How would this model explain Cluster Headaches? They are not particularly more incapacitating than migraines, yet they are (possibly literally*) thousands of times more acutely painful than them. What is the role of this X1000 multiplier on phenomenal pain in such cases? As far as I can tell, in the ancestral environment nobody could have done anything to help you if you were having a Cluster Headache, and your chances of reproduction seem to be the same whether that pain was a thousand times less bad (which would still be VERY bad, but not in the level of ultra-Hellish pain). In particular, other species are known the have Cluster Headaches too, such as cats. So perhaps we should cluster pains into two buckets - those that have social significance and those that don't. I worry that this study will make people dismiss extreme suffering in nonhuman animals, but that should only really apply to socially-useful pains. I suspect that there are many species-specific ultra-painful experiences that we will not discover (and prioritize!) unless we look for them.
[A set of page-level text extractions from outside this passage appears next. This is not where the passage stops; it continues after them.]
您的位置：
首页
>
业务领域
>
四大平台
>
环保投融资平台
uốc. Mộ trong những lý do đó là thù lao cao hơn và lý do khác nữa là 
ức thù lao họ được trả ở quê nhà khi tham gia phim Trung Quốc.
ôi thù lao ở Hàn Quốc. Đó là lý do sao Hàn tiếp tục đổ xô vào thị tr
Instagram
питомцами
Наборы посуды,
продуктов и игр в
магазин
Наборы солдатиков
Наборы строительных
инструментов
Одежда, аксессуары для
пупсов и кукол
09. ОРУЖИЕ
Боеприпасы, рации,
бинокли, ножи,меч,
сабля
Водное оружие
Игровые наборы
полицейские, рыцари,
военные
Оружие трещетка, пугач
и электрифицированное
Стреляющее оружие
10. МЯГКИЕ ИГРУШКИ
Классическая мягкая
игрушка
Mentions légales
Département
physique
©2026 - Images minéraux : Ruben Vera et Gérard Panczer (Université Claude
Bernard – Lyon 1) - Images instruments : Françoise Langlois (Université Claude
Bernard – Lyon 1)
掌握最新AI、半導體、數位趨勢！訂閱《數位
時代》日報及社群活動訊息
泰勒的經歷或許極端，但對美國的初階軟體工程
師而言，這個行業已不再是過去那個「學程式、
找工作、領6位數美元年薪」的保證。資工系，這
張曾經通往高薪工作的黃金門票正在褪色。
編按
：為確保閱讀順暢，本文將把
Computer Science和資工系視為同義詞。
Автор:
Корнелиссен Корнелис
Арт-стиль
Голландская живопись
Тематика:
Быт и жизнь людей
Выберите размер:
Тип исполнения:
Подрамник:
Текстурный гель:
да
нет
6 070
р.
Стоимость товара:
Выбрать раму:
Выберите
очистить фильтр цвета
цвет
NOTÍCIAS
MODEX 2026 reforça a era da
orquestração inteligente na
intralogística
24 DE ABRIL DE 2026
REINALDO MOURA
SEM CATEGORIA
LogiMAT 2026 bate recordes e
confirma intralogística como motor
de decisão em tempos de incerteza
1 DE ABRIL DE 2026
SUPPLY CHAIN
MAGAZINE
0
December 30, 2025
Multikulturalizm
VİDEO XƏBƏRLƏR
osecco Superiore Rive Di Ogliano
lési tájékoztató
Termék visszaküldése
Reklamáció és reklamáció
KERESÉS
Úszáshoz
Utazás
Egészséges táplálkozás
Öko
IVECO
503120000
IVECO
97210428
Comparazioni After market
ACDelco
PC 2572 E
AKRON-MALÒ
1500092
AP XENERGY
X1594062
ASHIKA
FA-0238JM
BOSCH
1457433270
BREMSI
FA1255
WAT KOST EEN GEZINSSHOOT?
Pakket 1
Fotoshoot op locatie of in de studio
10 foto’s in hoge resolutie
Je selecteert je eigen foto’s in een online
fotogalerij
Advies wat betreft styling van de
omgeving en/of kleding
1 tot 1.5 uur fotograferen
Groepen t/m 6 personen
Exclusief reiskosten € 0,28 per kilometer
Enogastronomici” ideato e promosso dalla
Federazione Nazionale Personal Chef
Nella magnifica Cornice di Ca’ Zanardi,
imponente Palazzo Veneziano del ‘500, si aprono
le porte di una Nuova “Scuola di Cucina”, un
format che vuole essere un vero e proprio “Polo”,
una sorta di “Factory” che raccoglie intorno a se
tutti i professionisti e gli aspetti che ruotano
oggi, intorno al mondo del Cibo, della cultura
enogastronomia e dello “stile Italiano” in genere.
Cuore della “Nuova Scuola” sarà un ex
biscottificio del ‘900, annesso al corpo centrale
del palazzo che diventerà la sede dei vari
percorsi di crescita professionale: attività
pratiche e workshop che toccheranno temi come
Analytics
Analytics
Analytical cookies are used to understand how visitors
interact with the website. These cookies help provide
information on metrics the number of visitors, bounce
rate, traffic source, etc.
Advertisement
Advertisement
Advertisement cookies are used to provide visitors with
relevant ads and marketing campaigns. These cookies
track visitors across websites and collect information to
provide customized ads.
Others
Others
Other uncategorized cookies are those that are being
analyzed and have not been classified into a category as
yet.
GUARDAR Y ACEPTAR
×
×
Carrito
*See: https://forum.effectivealtruism.org/posts/gtGe8WkeFvqucYLAF/logarithmic-scales-of-pleasure-and-pain-rating-ranking-and

One possibility, if this theory is correct, is that cluster headaches are a spandrel, i.e. a (very unfortunate) unintended side effect of the pain system being accidentally fired in a case when it isn't beneficial for it to be but doesn't get selected out because it doesn't have much of an impact on differential reproduction rates.

Another is that causality is slightly different, pain is amped up in some cases to elicit altruism, but the mechanisms of pain are "lower in the stack" and so can be triggered by things other than those considered here, making cluster headaches something outside the bounds of what this model would need to explain since there can be many things accentuating pain and the considered cases are just one and the situation with cluster headaches is another.

I think it's worth qualifying these statements with "all else equal".

But note that all else is not equal. Humans, having greater capacity to reason and make predictions, can probably anticipate pain (and its end) and negative outcomes better. This could cause anticipatory anxiety, but it could also help us avoid pain in the first place, or rationalize our pain. Nonhuman animals have to rely much more directly on their pain signal reinforcement. So is the pain signal more useful to us or to them? I don't think the answer is clear either way.

Also, don't forget that we're attempting interpersonal utility comparisons. If we scaled up the intensity of all experiences without affecting how an animal behaves, we wouldn't be able to tell the difference.

This is a fascinating idea! I have a question though. I'm not exactly sure why (2) (more women have chronic pain, less pain tolerance etc) is evidence for this. Is the idea that women in the ancestral environment were more in need of assistance (eg because they were physically weaker, or made more vulnerable by bearing/raising children), and therefore evolved more capacity to feel (and thus express) pain?